### About this exercise
Copy exactly the lines of the material below that fall between the line with "inking skills. Players" and the line with "Mob: 07713585196", both of those lines included; pictures stay out.

▽

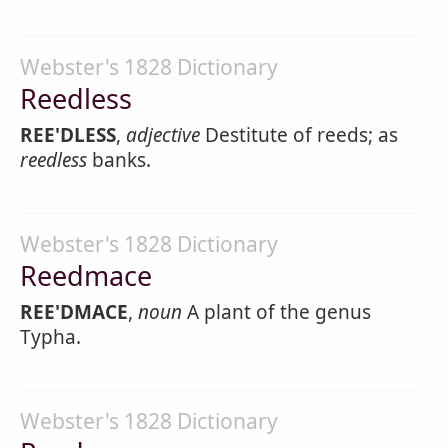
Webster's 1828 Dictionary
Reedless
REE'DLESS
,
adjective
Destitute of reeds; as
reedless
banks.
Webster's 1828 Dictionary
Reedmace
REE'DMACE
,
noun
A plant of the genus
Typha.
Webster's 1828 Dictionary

△
▽

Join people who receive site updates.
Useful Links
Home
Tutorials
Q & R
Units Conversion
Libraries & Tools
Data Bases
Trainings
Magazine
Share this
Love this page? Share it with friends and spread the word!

△
▽

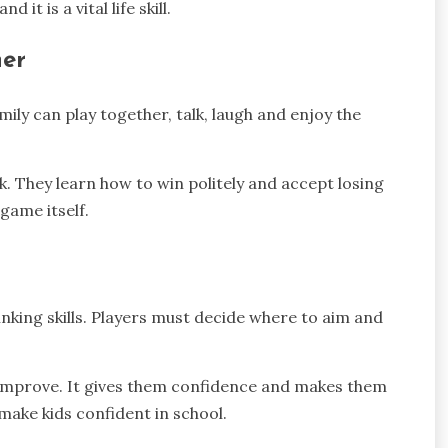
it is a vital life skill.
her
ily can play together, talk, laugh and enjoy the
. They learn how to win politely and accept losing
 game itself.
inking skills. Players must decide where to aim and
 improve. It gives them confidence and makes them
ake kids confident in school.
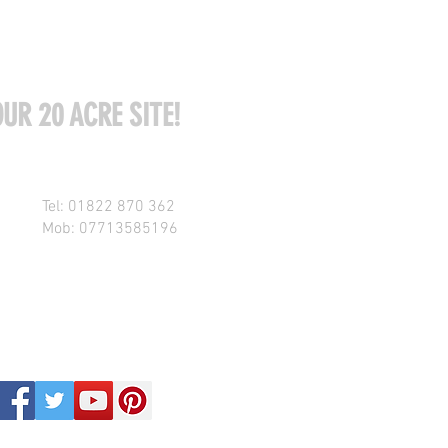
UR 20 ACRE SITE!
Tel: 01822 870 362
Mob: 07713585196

△

### Output of the task
inking skills. Players must decide where to aim and
 improve. It gives them confidence and makes them
ake kids confident in school.
UR 20 ACRE SITE!
Tel: 01822 870 362
Mob: 07713585196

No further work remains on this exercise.